One in 15 older teenagers have carried or used a weapon in the past year, a new study suggests.
Analysis of data from more than 13,000 17-year-olds in 2018/19 found that 6.4% said they had carried or used a weapon in the previous 12 months, compared to 3.7% of 14-year-olds.
Boys were twice as likely as girls to say that they had done so. (8.8% compared to 3.9%)
The information came from the UK Millennium Cohort Study that is following the lives of thousands of children who were born in the home nations in 2000-02.
Authors of the latest study, from University College London, said that a number of other behaviours and life events were associated with an increased likelihood of having carried a weapon.
In childhood, the risk factors included witnessing domestic abuse between parents, living in poverty and behavioural issues and hyperactivity between the ages of three and 11.
Data for this study came from 13,277 teenagers in 2018/19.
The authors said a range of factors were associated with teenagers who had carried or used a weapon in the previous 12 months, including “use of substances at age 14, having peers who use multiple substances at age 14, being excluded from school between age 11 and 14”.
They found that while teenagers who spent a lot of time gaming were 1.7 times more likely to say they had carried or used a weapon, it was not clear whether one caused the other.

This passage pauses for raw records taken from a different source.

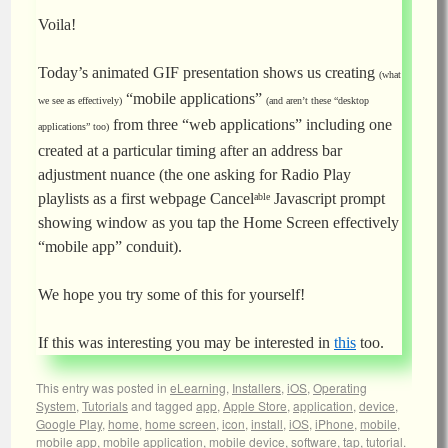
Voila!
Today’s animated GIF presentation shows us creating
(what
“mobile applications”
we see as effectively)
(and aren’t these “desktop
from three “web applications” including one
applications” too)
created at a particular timing after an address bar
adjustment nuance (the one asking for Radio Play
playlists as a first webpage Cancel
Javascript prompt
able
showing window as you tap the Home Screen effectively
“mobile app” conduit).
We hope you try some of this for yourself!
If this was interesting you may be interested in
this
too.
This entry was posted in
eLearning
,
Installers
,
iOS
,
Operating
System
,
Tutorials
and tagged
app
,
Apple Store
,
application
,
device
,
Google Play
,
home
,
home screen
,
icon
,
install
,
iOS
,
iPhone
,
mobile
,
mobile app
,
mobile application
,
mobile device
,
software
,
tap
,
tutorial
.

The report said: “While it is possible that aggression and violence, which feature in some electronic games, affects those who play, it is also plausible that those who choose to play violent games excessively are a selective group with preferences which also make them more likely to engage in offending behaviours.
“As we are unable to control for these unobserved preferences, the finding in the current study should therefore be treated with caution.
Teenagers who had been excluded from school between the age of 11 and 14 were 1.5 times more likely to say they had carried or used a weapon; those who had used alcohol or drugs by age 14 were 1.2 times more likely and those whose friends used alcohol and drugs at 14 were 1.6 times more likely.
Those who had carried or used a weapon were also more likely to have committed other crimes, including assault, shoplifting, car theft and criminal damage.
They were 10 times more likely to say that they had been in a gang – 26 per cent compared to 2.5 per cent of teens who had not carried or used a weapon.
They were also 10 times more likely to have engaged in neighbourhood crime, such as breaking and entering, stealing from others, or vehicle theft (20% compared to 1.8%); seven times more likely to have committed criminal damage and arson (51% compared to 6.8%), and two and a half times more likely to have committed assault (66% compared to 25%).
About a third, 36%, of those who had carried or used a weapon had engaged in 10 or more offences in the past year, compared to 3.5% of those who had not.
There was no evidence that ethnic minority groups were more likely to have carried or used a weapon than white teenagers.
The study concluded: “Strategies in childhood should target low family income, domestic abuse between parents, and child conduct problems.
“In adolescence, the focus should be on adolescent mental health, substance use, peer substance use, and school exclusion.
“Policies to help improve children’s lives earlier on may reduce the need for later intervention during adolescence as risk factors identified in childhood appear to be linked to weapon carrying or use through risk factors in the teenage years.”